Le cinéma ruiné de F.W. Murnau s’ouvre sur une courte introduction de quatre pages, écrite par Stéphane Pirot, le créateur des Editions du Pingouin masqué. Il met en avant la difficulté d’accès aux œuvres de Murnau, les films perdus ne constituant qu’une partie du problème : les films visibles ont survécu dans des conditions souvent précaires, mixage de plusieurs sources, avec des intertitres recréés et une usure souvent perceptible. Une présentation rapide du contenu suit : Stéphane Pirot, nous dit-il, ne cherche pas à reconstituer au plus près les films, le matériel n’étant pas suffisant. A travers un générique, quelques photos et articles de l’époque, il souhaite donner une vision nouvelle du cinéma de Murnau en insistant notamment sur l’importance des éclairages. D’où la place prédominante accordée aux photos, un soin particulier ayant été apporté à leur reproduction (lorsque le matériel d’origine le permet).

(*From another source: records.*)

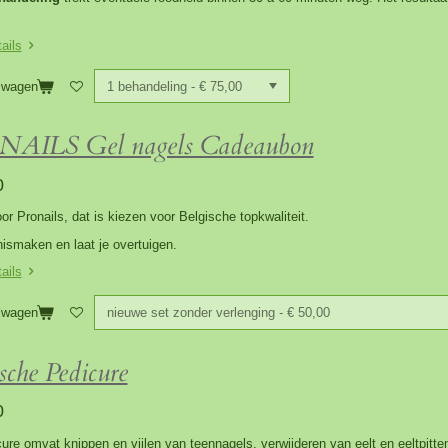
ails
lwagen
AILS Gel nagels Cadeaubon
0
or Pronails, dat is kiezen voor Belgische topkwaliteit.
smaken en laat je overtuigen.
ails
lwagen
che Pedicure
0
ure omvat knippen en vijlen van teennagels, verwijderen van eelt en eeltpitt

Le lecteur ne doit pas s’attendre à une analyse de fond ou à une recherche exhaustive : le livre est court et se lit très rapidement. A l’heure du tout-électronique, l’auteur/éditeur fait le pari du papier avec une sorte d’Imdb amélioré, auquel auraient été ajoutés des photos et un résumé ou une critique d’un journal d’époque. Dès lors, l’intérêt de ce travail est à débattre. D’un côté, loin de tout verbiage, il permet d’en savoir plus sur les premiers films de Murnau en allant à l’essentiel : un résumé de l’histoire et des photos pour retranscrire l’atmosphère. De l’autre, un peu plus de contenu sur le contexte de tournage, sur les acteurs, les techniciens, la réception des films... n’aurait pas été superflu. Et la plupart des informations sont facilement accessibles sur Internet à tout lecteur anglophone ou germanophone.

Au final, les amateurs de Murnau avides de belles photos de tournage sur papier glacé y trouveront probablement leur compte. Les autres, bien que le livre se lise agréablement, resteront sans doute sur leur faim.